→ **Aim of the task**:
In the records that follow, find each line with "Sala" and pull it out.

→ **Recorded information**:
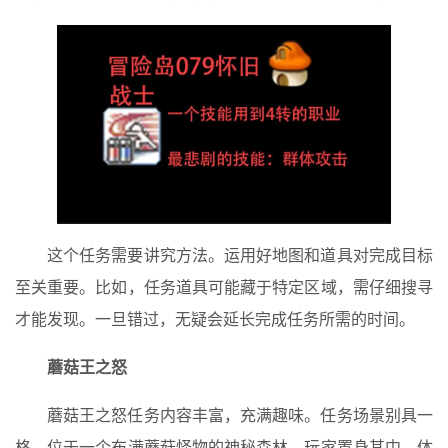
这个任务需要讲究方法。运用好地图和道具对完成目标
至关重要。比如，任务道具可能藏于特定区域，需仔细搜寻
才能发现。一旦错过，无疑会延长完成任务所需的时间。
蘑菇王之怒
蘑菇王之怒任务内容丰富，充满趣味。任务场景别具一
格，位于一个布满蘑菇怪物的神秘森林。玩家置身其中，体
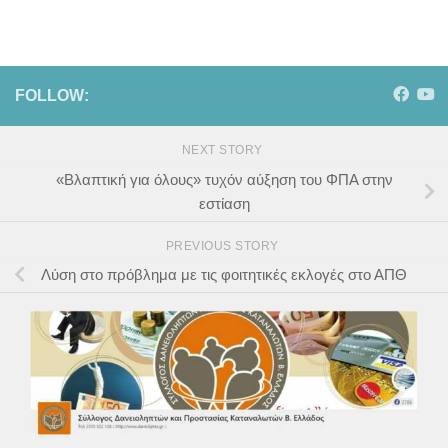
FOLLOW:
NEXT STORY
«Βλαπτική για όλους» τυχόν αύξηση του ΦΠΑ στην
εστίαση
PREVIOUS STORY
Λύση στο πρόβλημα με τις φοιτητικές εκλογές στο ΑΠΘ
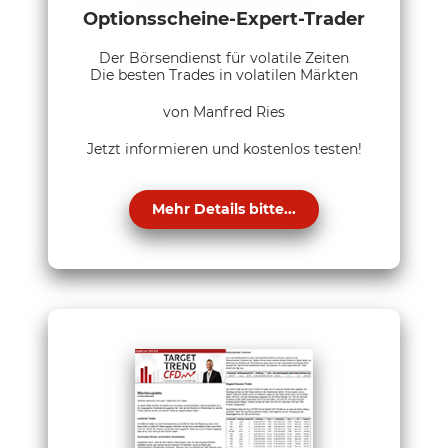
Optionsscheine-Expert-Trader
Der Börsendienst für volatile Zeiten
Die besten Trades in volatilen Märkten
von Manfred Ries
Jetzt informieren und kostenlos testen!
Mehr Details bitte...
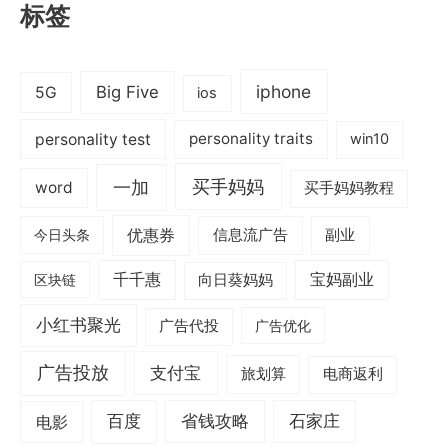
标签
iphone
Big Five
5G
ios
personality test
personality traits
win10
一加
买手妈妈
word
买手妈妈教程
优惠券
信息流广告
副业
今日头条
千千惠
宝妈副业
区块链
向日葵妈妈
小红书聚光
广告代投
广告优化
广告投放
支付宝
旅划算
电商返利
电影
百度
省钱攻略
石家庄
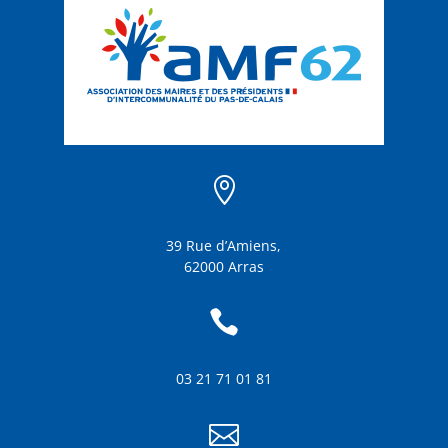

39 Rue d’Amiens,
62000 Arras

03 21 71 01 81

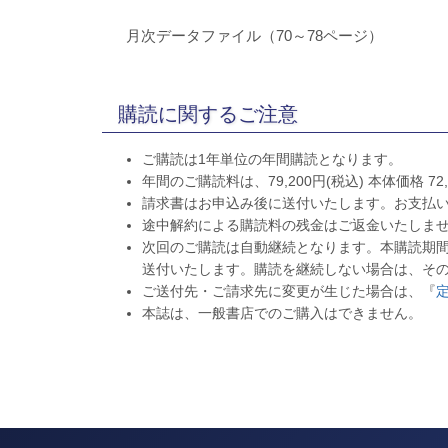
月次データファイル（70～78ページ）
購読に関するご注意
ご購読は1年単位の年間購読となります。
年間のご購読料は、79,200円(税込) 本体価格 72
請求書はお申込み後に送付いたします。お支払
途中解約による購読料の残金はご返金いたしま
次回のご購読は自動継続となります。本購読期
送付いたします。購読を継続しない場合は、そ
ご送付先・ご請求先に変更が生じた場合は、『
本誌は、一般書店でのご購入はできません。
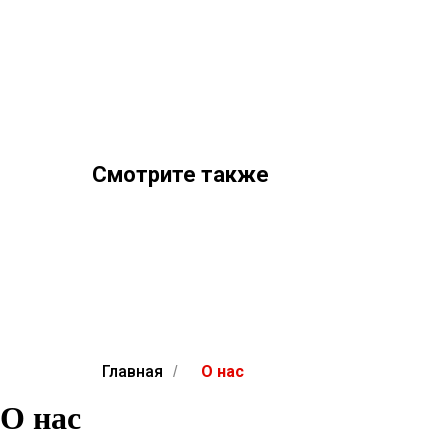
Смотрите также
Главная
О нас
/
О нас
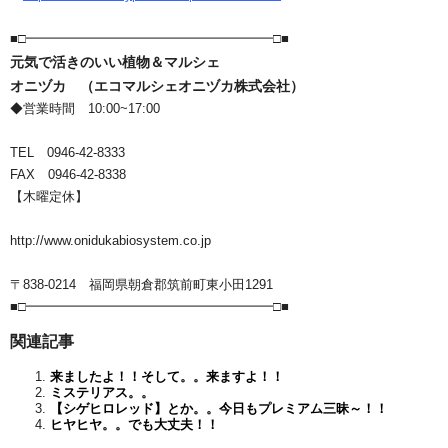
■□━━━━━━━━━━━━━━━━━━━□■
元気で活きのいい植物＆マルシェ
オニヅカ （エコマルシェオニヅカ株式会社）
◆営業時間 10:00~17:00
TEL 0946-42-8333
FAX 0946-42-8338
【木曜定休】
http://www.onidukabiosystem.co.jp
〒838-0214 福岡県朝倉郡筑前町東小田1291
■□━━━━━━━━━━━━━━━━━━━□■
関連記事
来ましたよ！！そして。。来ますよ！！
ミステリアス。。
【シゲヒロレッド】とか。。今日もプレミアム三昧～！！
ヒヤヒヤ。。でも大丈夫！！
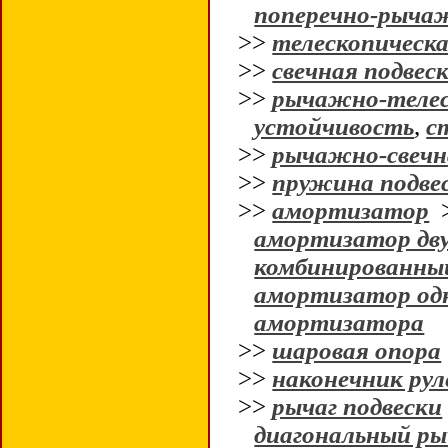
поперечно-рычаж
>>
телескопическа
>>
свечная подвес
>>
рычажно-телес
устойчивость
,
с
>>
рычажно-свечн
>>
пружина подве
>>
амортизатор
амортизатор дв
комбинированны
амортизатор од
амортизатора
>>
шаровая опора
>>
наконечник рул
>>
рычаг подвески
диагональный ры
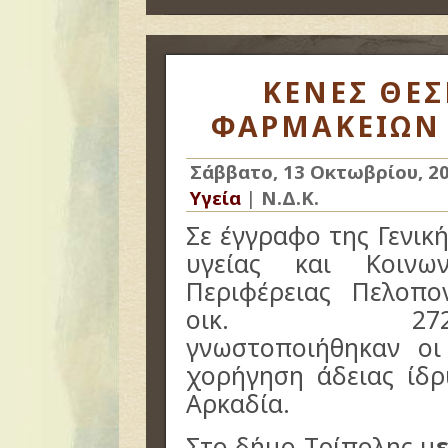
ΚΕΝΕΣ ΘΕΣ
ΦΑΡΜΑΚΕΙΩΝ 
Σάββατο, 13 Οκτωβρίου, 2
Υγεία
|
Ν.Δ.Κ.
Σε έγγραφο της Γενικ
υγείας και Κοινω
Περιφέρειας Πελοπο
οικ. 272198/65
γνωστοποιήθηκαν οι
χορήγηση άδειας ίδ
Αρκαδία.
Στο δήμο Τρίπολης μ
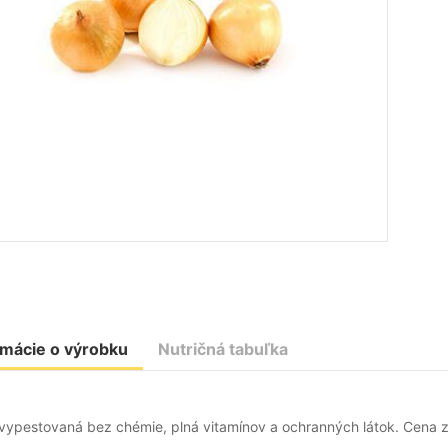
rmácie o výrobku
Nutričná tabuľka
 vypestovaná bez chémie, plná vitamínov a ochranných látok. Cena 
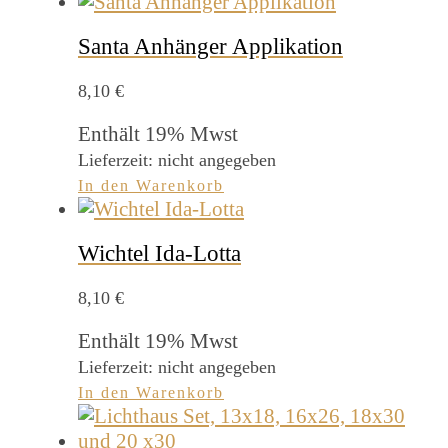
Santa Anhänger Applikation
8,10
€
Enthält 19% Mwst
Lieferzeit: nicht angegeben
In den Warenkorb
Wichtel Ida-Lotta
8,10
€
Enthält 19% Mwst
Lieferzeit: nicht angegeben
In den Warenkorb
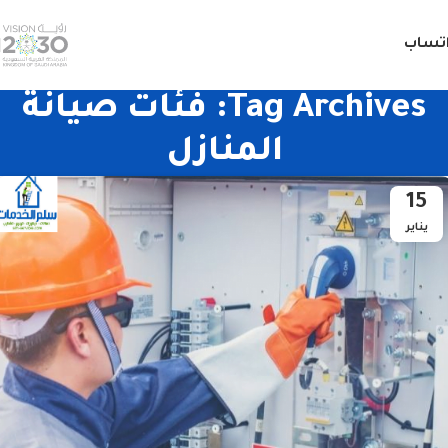
تساب
Tag Archives: فئات صيانة
المنازل
15
يناير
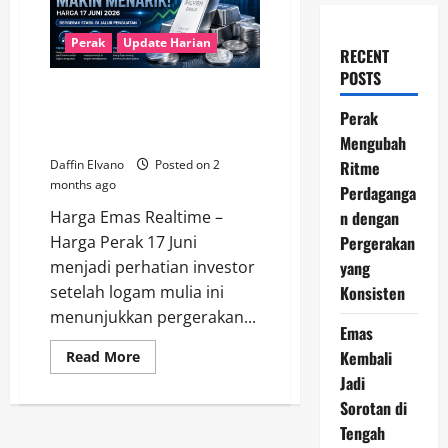
Perak
Update Harian
RECENT
POSTS
Perak Makin Menarik, Harga 17
Juni 2026 Bergerak Stabil di
Perak
Jalur Penguatan
Mengubah
Ritme
Daffin Elvano
Posted on 2
months ago
Perdaganga
n dengan
Harga Emas Realtime –
Pergerakan
Harga Perak 17 Juni
yang
menjadi perhatian investor
Konsisten
setelah logam mulia ini
menunjukkan pergerakan...
Emas
Kembali
Read
Read More
more
Jadi
about
Perak
Sorotan di
Makin
Menarik,
Tengah
Harga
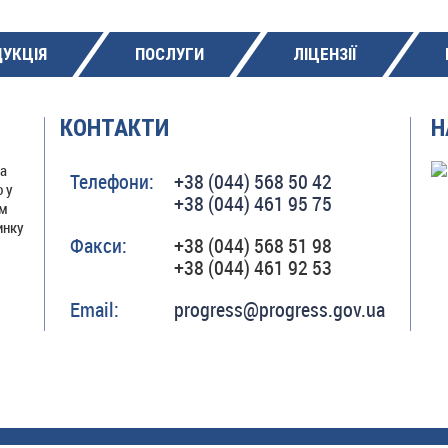
УКЦІЯ
ПОСЛУГИ
ЛІЦЕНЗІЇ
КОНТАКТИ
Н
на
Телефони:
+38 (044) 568 50 42
 у
+38 (044) 461 95 75
ом
инку
Факси:
+38 (044) 568 51 98
+38 (044) 461 92 53
Email:
progress@progress.gov.ua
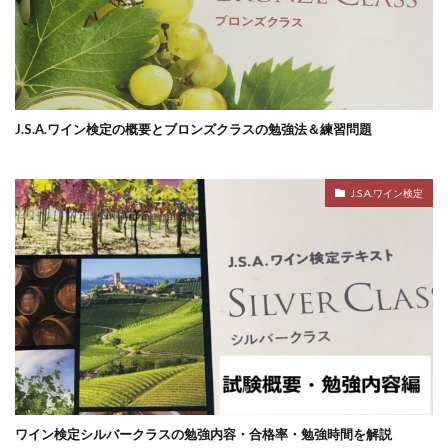
J.S.A.ワイン検定の概要とブロンズクラスの勉強法＆練習問題
J.S.A.ワイン検定
ワイン検定シルバークラスの勉強内容・合格率・勉強時間を解説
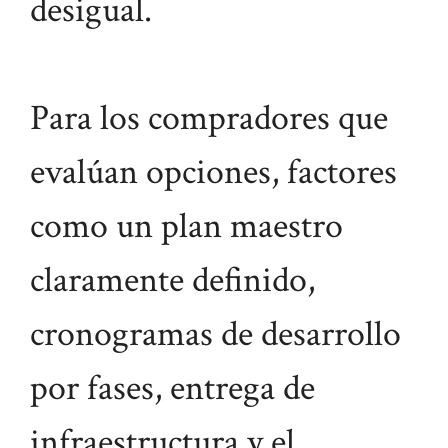
desigual.
Para los compradores que
evalúan opciones, factores
como un plan maestro
claramente definido,
cronogramas de desarrollo
por fases, entrega de
infraestructura y el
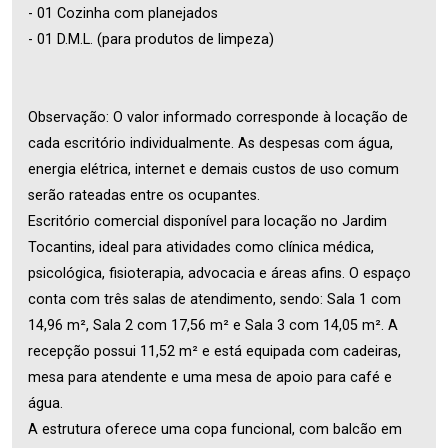
- 01 Cozinha com planejados
- 01 D.M.L. (para produtos de limpeza)
Observação: O valor informado corresponde à locação de
cada escritório individualmente. As despesas com água,
energia elétrica, internet e demais custos de uso comum
serão rateadas entre os ocupantes.
Escritório comercial disponível para locação no Jardim
Tocantins, ideal para atividades como clínica médica,
psicológica, fisioterapia, advocacia e áreas afins. O espaço
conta com três salas de atendimento, sendo: Sala 1 com
14,96 m², Sala 2 com 17,56 m² e Sala 3 com 14,05 m². A
recepção possui 11,52 m² e está equipada com cadeiras,
mesa para atendente e uma mesa de apoio para café e
água.
A estrutura oferece uma copa funcional, com balcão em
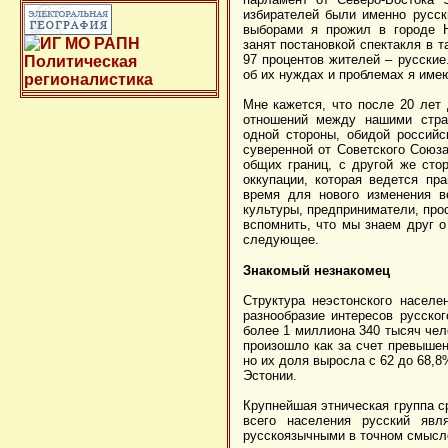
избирателей были именно русск
выборами я прожил в городе Н
занят постановкой спектакля в 
97 процентов жителей – русские.
об их нуждах и проблемах я име
Мне кажется, что после 20 лет
отношений между нашими стра
одной стороны, обидой россий
суверенной от Советского Союза
общих границ, с другой же сто
оккупации, которая ведется п
время для нового изменения в
культуры, предприниматели, прос
вспомнить, что мы знаем друг о
следующее.
Знакомый незнакомец
Структура неэстонского насел
разнообразие интересов русско
более 1 миллиона 340 тысяч чел
произошло как за счет превыше
но их доля выросла с 62 до 68,8
Эстонии.
Крупнейшая этническая группа ср
всего населения русский явл
русскоязычными в точном смысл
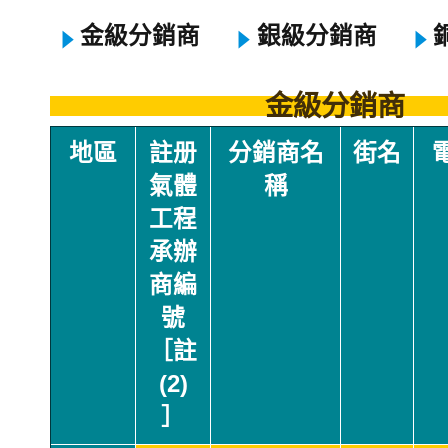
金級分銷商
銀級分銷商
金級分銷商
地區
註册
分銷商名
街名
氣體
稱
工程
承辦
商編
號
［註
(2)
］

→ **Finished task**:
conta com três salas de atendimento, sendo: Sala 1 com
14,96 m², Sala 2 com 17,56 m² e Sala 3 com 14,05 m². A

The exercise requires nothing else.